Representatives of the Investment and Development Fund (IDF) and the European Investment Bank (EIB) agreed on additional strengthening of the strategic partnership through new models of cooperation, in order to more strongly support the Montenegrin economy.
At the meeting of IRF Executive Director Irene Radović with EIB Director for Montenegro, Serbia and Bosnia and Herzegovina, Kadir Bačecik and EIB Manager for Montenegro, Giovani Camis, satisfaction with the quality of the cooperation so far was highlighted.
“The advantages that micro, small and medium-sized enterprises in Montenegro, as well as vulnerable categories, including women’s entrepreneurship and youth businesses, achieve through IRF/EIB financing have been noted”, the IRF press release states.
Radović thanked the EIB for its continuous strategic support for the financing of the Montenegrin economy, as well as the support for the strengthening of the IRF based on the best practice of state development institutions in the European Union (EU), which further strengthens the potential for support and transition of the Montenegrin economy.

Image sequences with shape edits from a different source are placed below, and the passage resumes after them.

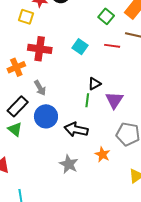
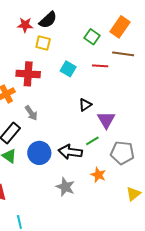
yellow square: (26, 17) -> (43, 43), moved
green line: (87, 100) -> (92, 141), moved, turned 56
blue circle: (46, 116) -> (39, 153), moved

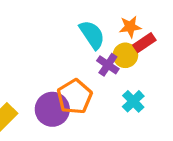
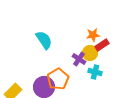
cyan semicircle: (92, 35) -> (44, 40), moved
cyan cross: (133, 101) -> (95, 72), moved, turned -32

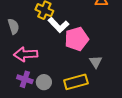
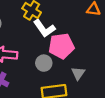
gray circle: (44, 82) -> (44, 63), moved

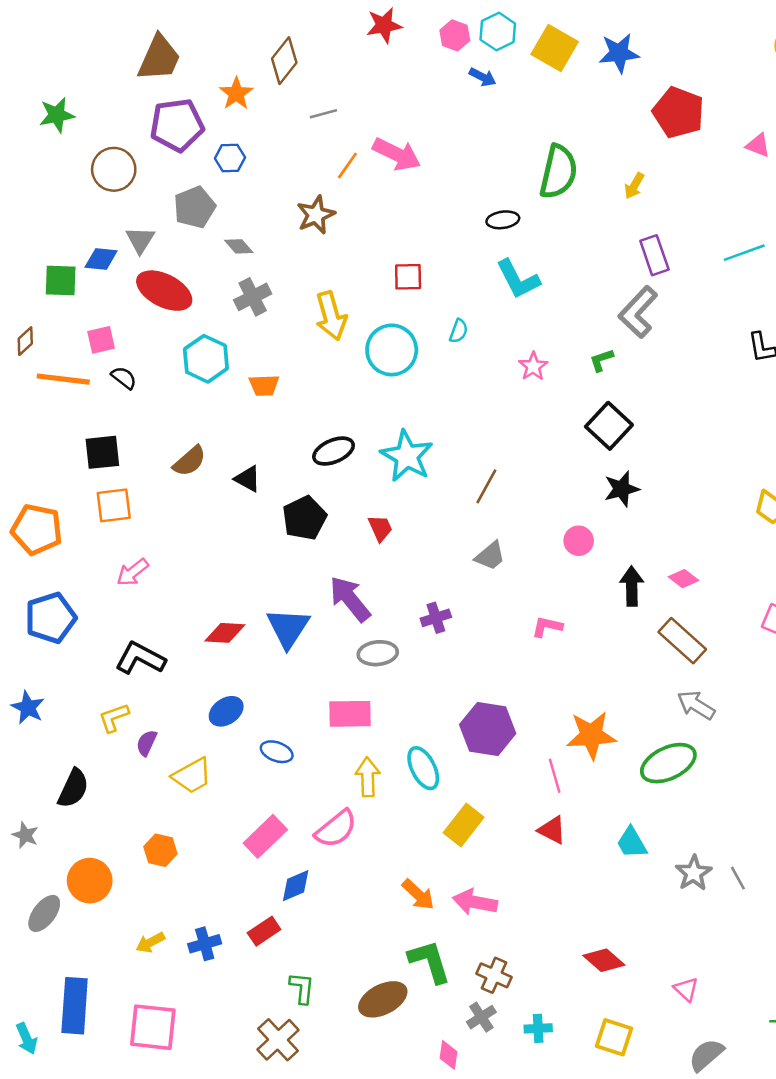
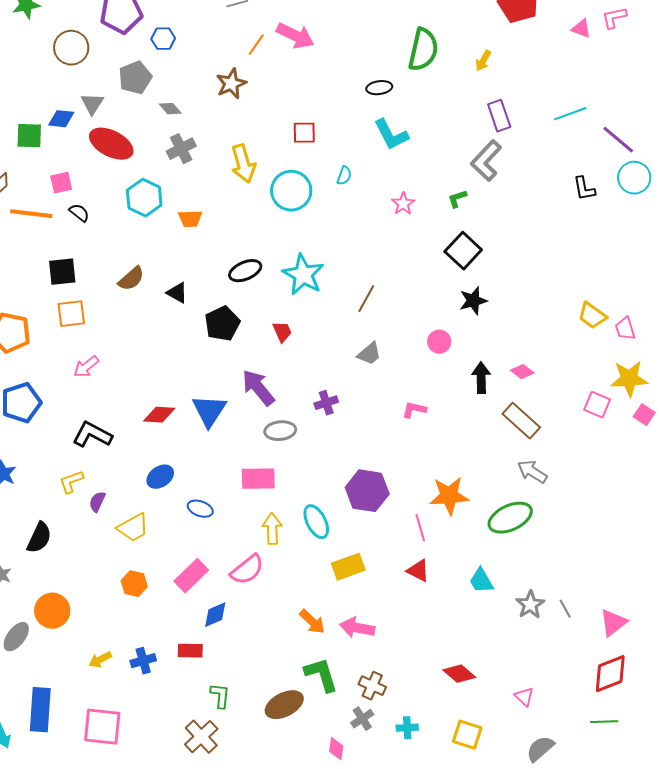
yellow rectangle: (464, 825) -> (348, 567), turned 32
orange hexagon: (160, 850) -> (134, 584), moved
red rectangle: (264, 931) -> (190, 651), turned 35

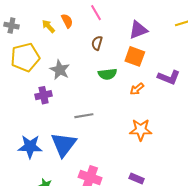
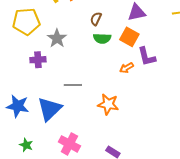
green semicircle: (107, 74) -> (102, 38), moved
purple L-shape: (169, 77) -> (147, 57), moved, turned 45
orange star: (141, 130) -> (108, 104), moved

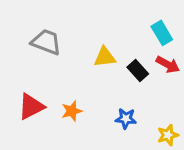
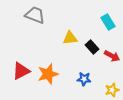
gray trapezoid: (46, 42) -> (35, 15), moved
red arrow: (168, 64) -> (112, 56), moved
orange star: (72, 111) -> (48, 74), size x1.5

She emphasized the importance of the green transition and the implementation of climate projects in cooperation between the IRF and the EIB, as the climate bank of the EU, stressing that the IRF in the previous period played a key role in the pandemic period and current activities aimed at the post-pandemic recovery of the Montenegrin economy.
EIB representatives expressed their satisfaction with the cooperation, praising the proactiveness of the IRF management in finding innovative and effective models of cooperation, all with the aim of improving support for the Montenegrin economy.
They also announced that the EIB is ready for additional strengthening of cooperation with the IRF, in order to ensure the promotion of green investments for economic and social development, as well as creating opportunities for more efficient use of funds available to Montenegro based on the Investment Framework for the Western Balkans, local media writes.